The intracellular signaling pathways involved in MCP-1-stimulated T cell migration across microvascular endothelium.

ABSTRACT

The adherence and transmigration of T cells through microvascular endothelium is an essential step for recruitment into inflammatory lesions, although the factors that stimulate the directional migration of T cells have not been fully characterized. In the present study we investigated the capacity of chemokines to induce migration of T cells across dermal microvascular endothelial cell monolayer. The results showed that recombinant MCP-1 significantly induced transendothelial migration of both resting and activated T cells. Maximal induction of migration was observed at a concentration of 10 ng/ml and a 3- to 4-hr incubation period. In contrast, the chemokines IL-8, RANTES, and MIP-1 alpha failed to stimulate T cell migration at doses as high as 100 ng/ml. In studies designed to investigate the intracellular signaling pathways mediating the MCP-1 effect, the results showed that MCP-1 at doses ranging from 10 to 100 ng/ml did not cause an increase in intracellular calcium ions in T cells, even though this chemokine induced rapid calcium mobilization in monocytes.
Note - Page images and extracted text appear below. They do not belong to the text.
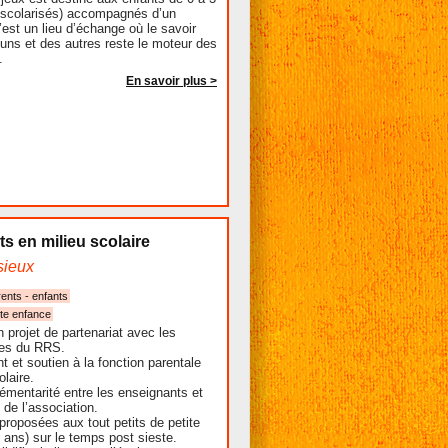
 scolarisés) accompagnés d’un
’est un lieu d’échange où le savoir
 uns et des autres reste le moteur des
.
En savoir plus >
s en milieu scolaire
sieux
rents - enfants
ite enfance
 projet de partenariat avec les
les du RRS.
et soutien à la fonction parentale
laire.
émentarité entre les enseignants et
 de l’association.
 proposées aux tout petits de petite
3 ans) sur le temps post sieste.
Furthermore, pretreatment of T cells with either bisindolymaleimide HCl, a specific inhibitor of protein kinase C, or genistein, a protein tyrosine kinase inhibitor, significantly decreased the MCP-1-induced transmigration in a dose-dependent manner. In contrast, T cells pretreated with the protein kinase A-specific inhibitor H89 responded normally to MCP-1 stimulation. Finally, T cell transmigration was inhibited by antibodies against CD11a, thereby confirming the importance of beta 2-integrin in the transmigration process.